───── Data records ─────

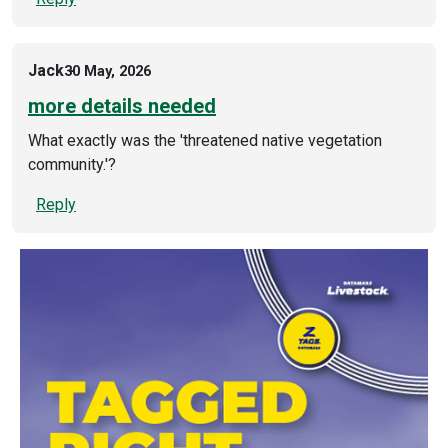
Jack
30 May, 2026
more details needed
What exactly was the 'threatened native vegetation
community.'?
Reply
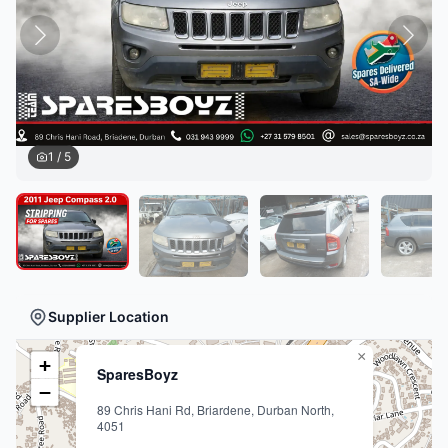
1
/
5
Supplier Location
×
+
SparesBoyz
−
89 Chris Hani Rd, Briardene, Durban North,
4051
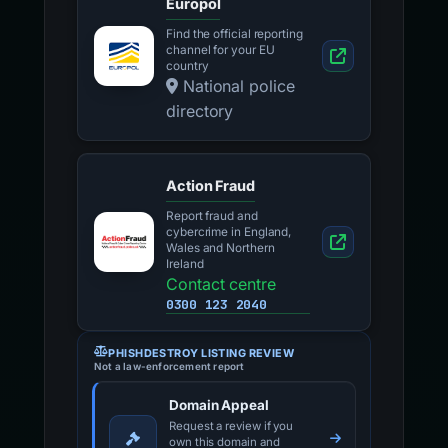
Europol
Find the official reporting
channel for your EU
country
National police
directory
Action Fraud
Report fraud and
cybercrime in England,
Wales and Northern
Ireland
Contact centre
0300 123 2040
PHISHDESTROY LISTING REVIEW
Not a law-enforcement report
Domain Appeal
Request a review if you
own this domain and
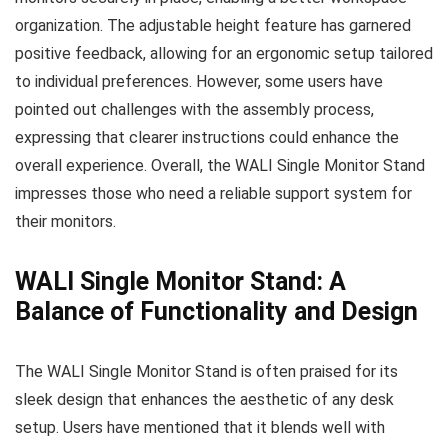
organization. The adjustable height feature has garnered
positive feedback, allowing for an ergonomic setup tailored
to individual preferences. However, some users have
pointed out challenges with the assembly process,
expressing that clearer instructions could enhance the
overall experience. Overall, the WALI Single Monitor Stand
impresses those who need a reliable support system for
their monitors.
WALI Single Monitor Stand: A
Balance of Functionality and Design
The WALI Single Monitor Stand is often praised for its
sleek design that enhances the aesthetic of any desk
setup. Users have mentioned that it blends well with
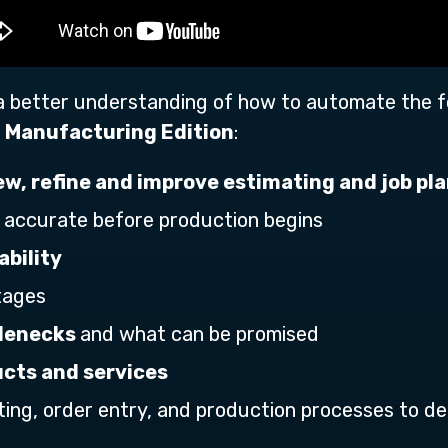
 a better understanding of how to automate the 
 Manufacturing Edition
:
iew, refine and improve estimating and job pl
 accurate before production begins
ability
tages
tlenecks
and what can be promised
cts and services
ting, order entry, and production processes to de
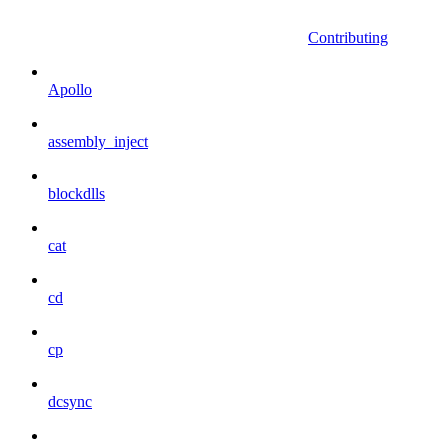
Contributing
Apollo
assembly_inject
blockdlls
cat
cd
cp
dcsync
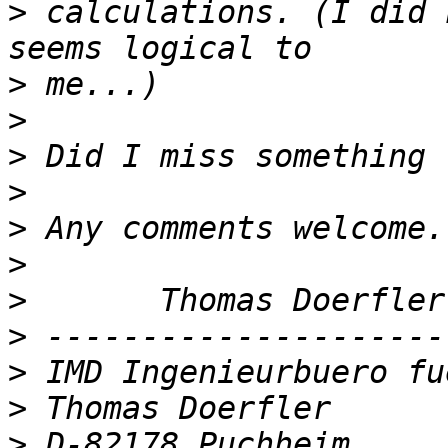
>
 calculations. (I did 
>
>
>
>
>
>
>
>
>
>
>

─────

Transcribe exactly the lines that go from the one holding "to individual preferences." through the last line of the entries, both included, and nothing besides them. Do not include any pictures.

to individual preferences. However, some users have
pointed out challenges with the assembly process,
expressing that clearer instructions could enhance the
overall experience. Overall, the WALI Single Monitor Stand
impresses those who need a reliable support system for
their monitors.
WALI Single Monitor Stand: A
Balance of Functionality and Design
The WALI Single Monitor Stand is often praised for its
sleek design that enhances the aesthetic of any desk
setup. Users have mentioned that it blends well with
 a better understanding of how to automate the 
 Manufacturing Edition
:
iew, refine and improve estimating and job pl
 accurate before production begins
ability
tages
tlenecks
and what can be promised
cts and services
ting, order entry, and production processes to de
Contributing
Apollo
assembly_inject
blockdlls
cat
cd
cp
dcsync
>
 calculations. (I did 
>
>
>
>
>
>
>
>
>
>
>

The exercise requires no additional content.